Leave out the pictures and repeat every record exactly.

-------- WORKING DATA --------

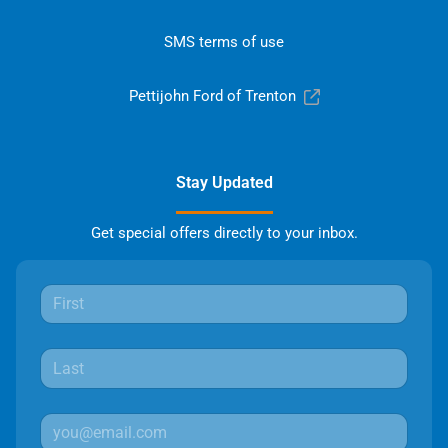
SMS terms of use
Pettijohn Ford of Trenton
Stay Updated
Get special offers directly to your inbox.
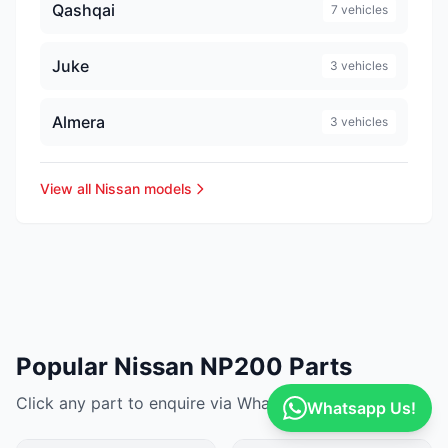
Qashqai
7 vehicles
Juke
3 vehicles
Almera
3 vehicles
View all Nissan models
Popular Nissan NP200 Parts
Click any part to enquire via WhatsApp
Whatsapp Us!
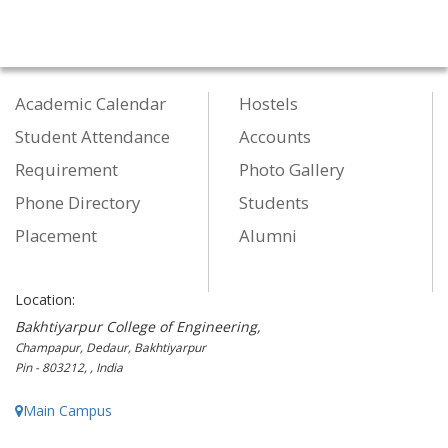
Academic Calendar
Hostels
Student Attendance
Accounts
Requirement
Photo Gallery
Phone Directory
Students
Placement
Alumni
Location:
Bakhtiyarpur College of Engineering,
Champapur, Dedaur, Bakhtiyarpur
Pin - 803212, , India
Main Campus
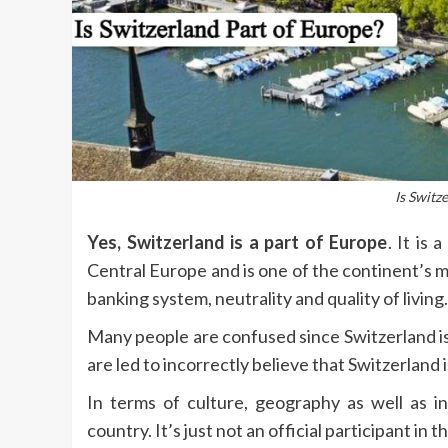
Is Switz
Yes, Switzerland is a part of Europe
.
It is 
Central Europe and is one of the continent’s m
banking system, neutrality and quality of living.
Many people are confused since Switzerland i
are led to incorrectly believe that Switzerland 
In terms of culture, geography as well as in
country.
It’s just not an official participant in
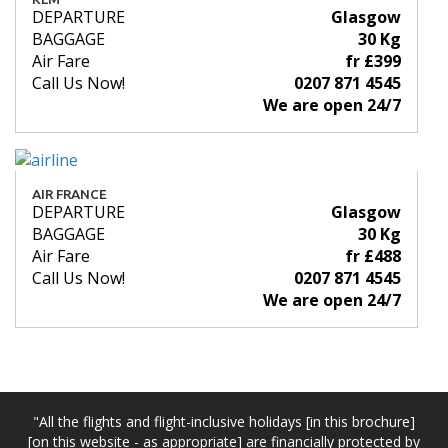
DEPARTURE
Glasgow
BAGGAGE
30 Kg
Air Fare
fr £399
Call Us Now!
0207 871 4545
We are open 24/7
AIR FRANCE
DEPARTURE
Glasgow
BAGGAGE
30 Kg
Air Fare
fr £488
Call Us Now!
0207 871 4545
We are open 24/7
"All the flights and flight-inclusive holidays [in this brochure]
[on this website - as appropriate] are financially protected by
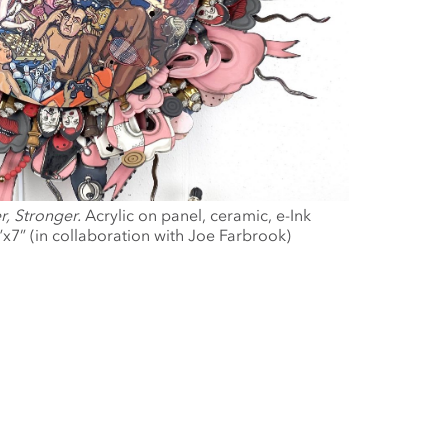
r, Stronger.
Acrylic on panel, ceramic, e-Ink
”x7” (in collaboration with Joe Farbrook)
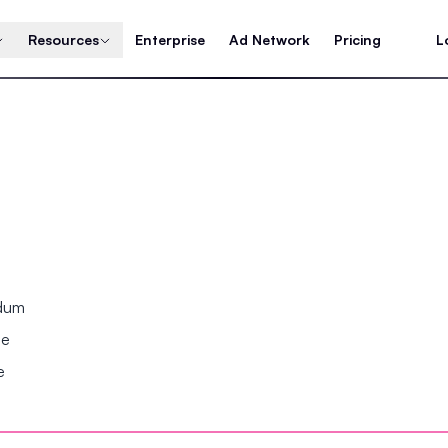
Resources
Enterprise
Ad Network
Pricing
L
ndum
se
e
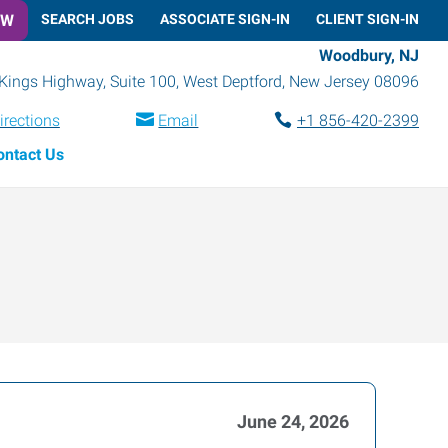
OW
SEARCH JOBS
ASSOCIATE SIGN-IN
CLIENT SIGN-IN
Woodbury, NJ
Kings Highway, Suite 100
,
West Deptford
,
New Jersey
08096
irections
Email
+1 856-420-2399
ontact Us
June 24, 2026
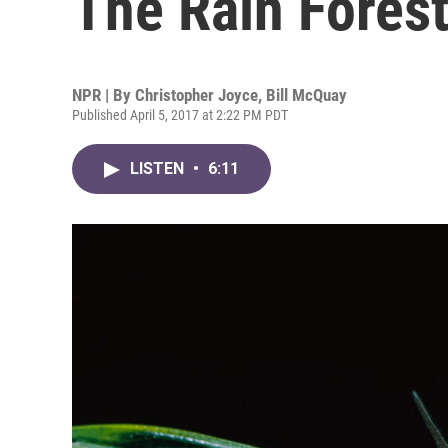
The Rain Fores
NPR | By
Christopher Joyce
,
Bill McQuay
Published April 5, 2017 at 2:22 PM PDT
LISTEN
•
6:11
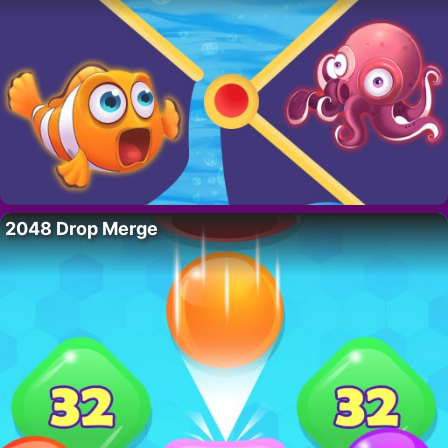
2048 Drop Merge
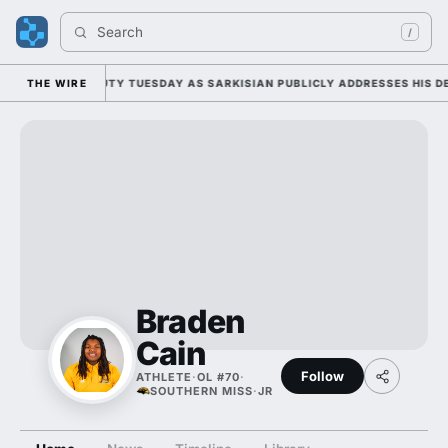
Search 
/
 FALL CAMP DUTY TUESDAY AS SARKISIAN PUBLICLY ADDRESSES HIS DEV
THE WIRE
Braden
Cain
Follow
ATHLETE
·
OL #70
·
SOUTHERN MISS
·
JR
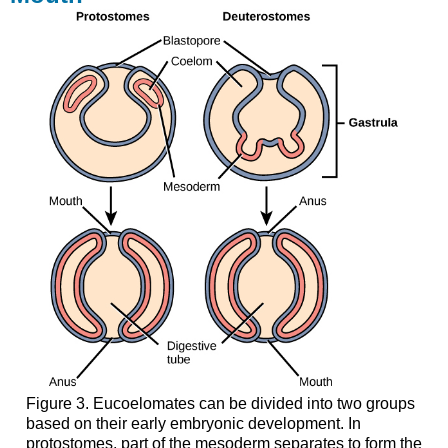
Figure 3. Eucoelomates can be divided into two groups
based on their early embryonic development. In
protostomes, part of the mesoderm separates to form the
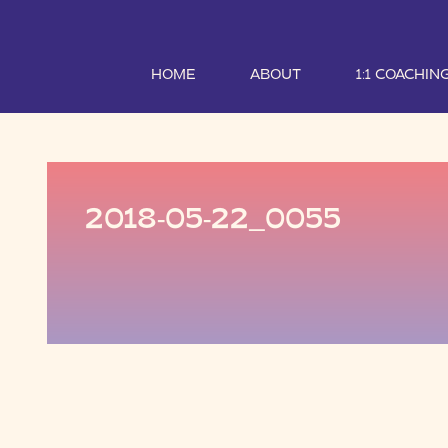
HOME
ABOUT
1:1 COACHIN
2018-05-22_0055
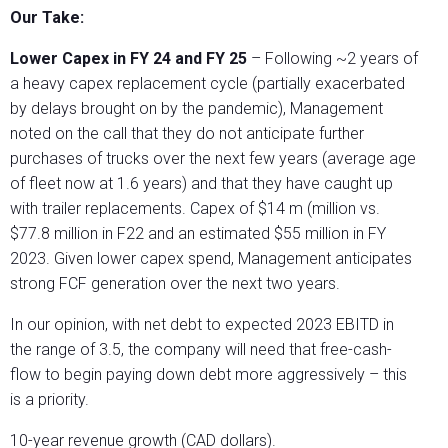
Our Take:
Lower Capex in FY 24 and FY 25
– Following ~2 years of
a heavy capex replacement cycle (partially exacerbated
by delays brought on by the pandemic), Management
noted on the call that they do not anticipate further
purchases of trucks over the next few years (average age
of fleet now at 1.6 years) and that they have caught up
with trailer replacements. Capex of $14 m (million vs.
$77.8 million in F22 and an estimated $55 million in FY
2023. Given lower capex spend, Management anticipates
strong FCF generation over the next two years.
In our opinion, with net debt to expected 2023 EBITD in
the range of 3.5, the company will need that free-cash-
flow to begin paying down debt more aggressively – this
is a priority.
10-year revenue growth (CAD dollars).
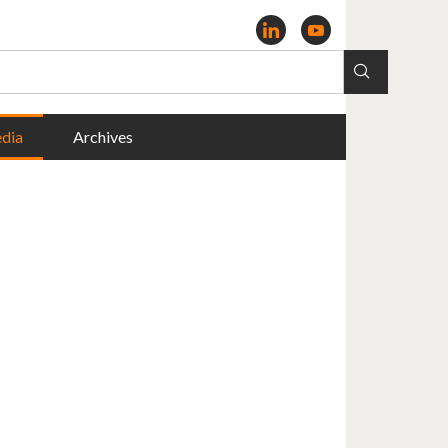
dia
Archives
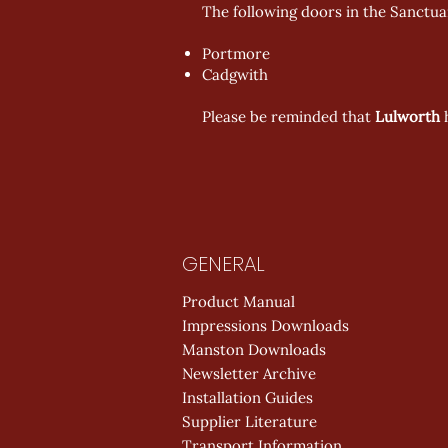
The following doors in the Sanctuar
Portmore
Cadgwith
Please be reminded that
Lulworth
GENERAL
Product Manual
Impressions Downloads
Manston Downloads
Newsletter Archive
Installation Guides
Supplier Literature
Transport Information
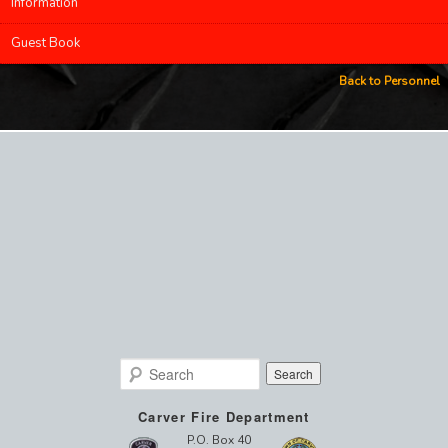
Information
Guest Book
Back to Personnel
Search
Carver Fire Department
P.O. Box 40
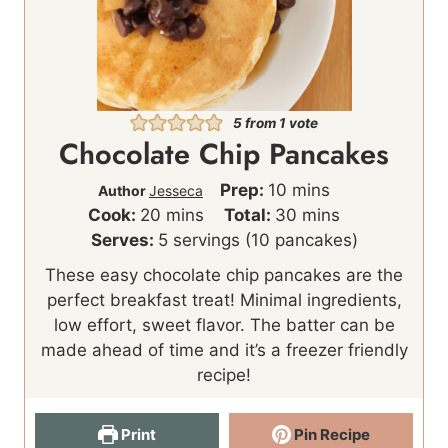
5
from 1 vote
Chocolate Chip Pancakes
m
Prep:
10
mins
Author
Jesseca
m
i
m
Cook:
20
mins
Total:
30
mins
i
n
i
Serves:
5
servings (10 pancakes)
n
u
n
These easy chocolate chip pancakes are the
u
t
u
perfect breakfast treat! Minimal ingredients,
t
e
t
low effort, sweet flavor. The batter can be
e
s
e
made ahead of time and it’s a freezer friendly
s
s
recipe!
Print
Pin Recipe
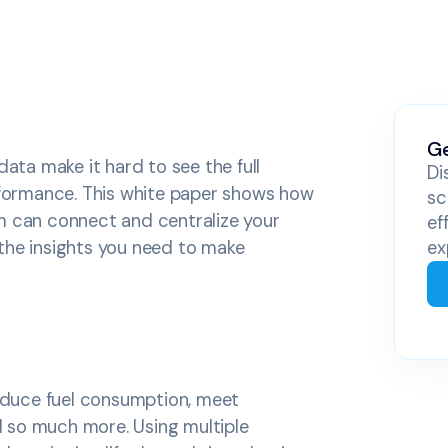
Ge
ta make it hard to see the full
Di
erformance. This white paper shows how
sc
m can connect and centralize your
ef
the insights you need to make
ex
reduce fuel consumption, meet
 so much more. Using multiple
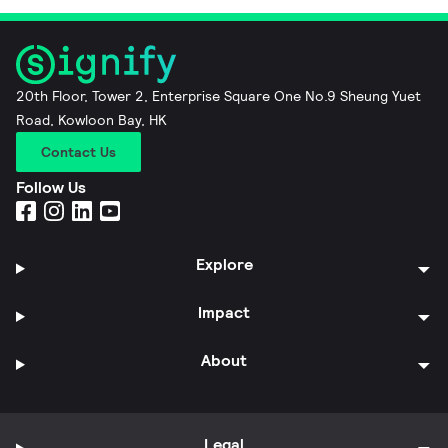
20th Floor, Tower 2, Enterprise Square One No.9 Sheung Yuet
Road, Kowloon Bay, HK
Contact Us
Follow Us
Explore
Impact
About
Legal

--------

ANSWER SPACE:
SMS terms of use
Pettijohn Ford of Trenton
Stay Updated
Get special offers directly to your inbox.
Qashqai
7 vehicles
Juke
3 vehicles
Almera
3 vehicles
View all Nissan models
Popular Nissan NP200 Parts
Click any part to enquire via WhatsApp
Whatsapp Us!
Academic Calendar
Hostels
Student Attendance
Accounts
Requirement
Photo Gallery
Phone Directory
Students
Placement
Alumni
Location:
Bakhtiyarpur College of Engineering,
Champapur, Dedaur, Bakhtiyarpur
Pin - 803212, , India
Main Campus
Is Switz
Yes, Switzerland is a part of Europe
.
It is 
Central Europe and is one of the continent’s m
banking system, neutrality and quality of living.
Many people are confused since Switzerland i
are led to incorrectly believe that Switzerland 
In terms of culture, geography as well as in
country.
It’s just not an official participant in
DEPARTURE
Glasgow
BAGGAGE
30 Kg
Air Fare
fr £399
Call Us Now!
0207 871 4545
We are open 24/7
AIR FRANCE
DEPARTURE
Glasgow
BAGGAGE
30 Kg
Air Fare
fr £488
Call Us Now!
0207 871 4545
We are open 24/7
"All the flights and flight-inclusive holidays [in this brochure]
[on this website - as appropriate] are financially protected by
r, Stronger.
Acrylic on panel, ceramic, e-Ink
”x7” (in collaboration with Joe Farbrook)
Resources
Enterprise
Ad Network
Pricing
L
ndum
se
e
OW
SEARCH JOBS
ASSOCIATE SIGN-IN
CLIENT SIGN-IN
Woodbury, NJ
Kings Highway, Suite 100
,
West Deptford
,
New Jersey
08096
irections
Email
+1 856-420-2399
ontact Us
June 24, 2026
The Rain Fores
NPR | By
Christopher Joyce
,
Bill McQuay
Published April 5, 2017 at 2:22 PM PDT
LISTEN
•
6:11
2048 Drop Merge
Search 
/
 FALL CAMP DUTY TUESDAY AS SARKISIAN PUBLICLY ADDRESSES HIS DEV
THE WIRE
Braden
Cain
Follow
ATHLETE
·
OL #70
·
SOUTHERN MISS
·
JR
Figure 3. Eucoelomates can be divided into two groups
based on their early embryonic development. In
protostomes, part of the mesoderm separates to form the
HOME
ABOUT
1:1 COACHIN
2018-05-22_0055
Our Take:
Lower Capex in FY 24 and FY 25
– Following ~2 years of
a heavy capex replacement cycle (partially exacerbated
by delays brought on by the pandemic), Management
noted on the call that they do not anticipate further
purchases of trucks over the next few years (average age
of fleet now at 1.6 years) and that they have caught up
with trailer replacements. Capex of $14 m (million vs.
$77.8 million in F22 and an estimated $55 million in FY
2023. Given lower capex spend, Management anticipates
strong FCF generation over the next two years.
In our opinion, with net debt to expected 2023 EBITD in
the range of 3.5, the company will need that free-cash-
flow to begin paying down debt more aggressively – this
is a priority.
10-year revenue growth (CAD dollars).
dia
Archives
The following doors in the Sanctuar
Portmore
Cadgwith
Please be reminded that
Lulworth
GENERAL
Product Manual
Impressions Downloads
Manston Downloads
Newsletter Archive
Installation Guides
Supplier Literature
Transport Information
Information
Guest Book
Back to Personnel
Search
Carver Fire Department
P.O. Box 40
5
from 1 vote
Chocolate Chip Pancakes
m
Prep:
10
mins
Author
Jesseca
m
i
m
Cook:
20
mins
Total:
30
mins
i
n
i
Serves:
5
servings (10 pancakes)
n
u
n
These easy chocolate chip pancakes are the
u
t
u
perfect breakfast treat! Minimal ingredients,
t
e
t
low effort, sweet flavor. The batter can be
e
s
e
made ahead of time and it’s a freezer friendly
s
s
recipe!
Print
Pin Recipe
Ge
ta make it hard to see the full
Di
erformance. This white paper shows how
sc
m can connect and centralize your
ef
the insights you need to make
ex
reduce fuel consumption, meet
 so much more. Using multiple
20th Floor, Tower 2, Enterprise Square One No.9 Sheung Yuet
Road, Kowloon Bay, HK
Contact Us
Follow Us
Explore
Impact
About
Legal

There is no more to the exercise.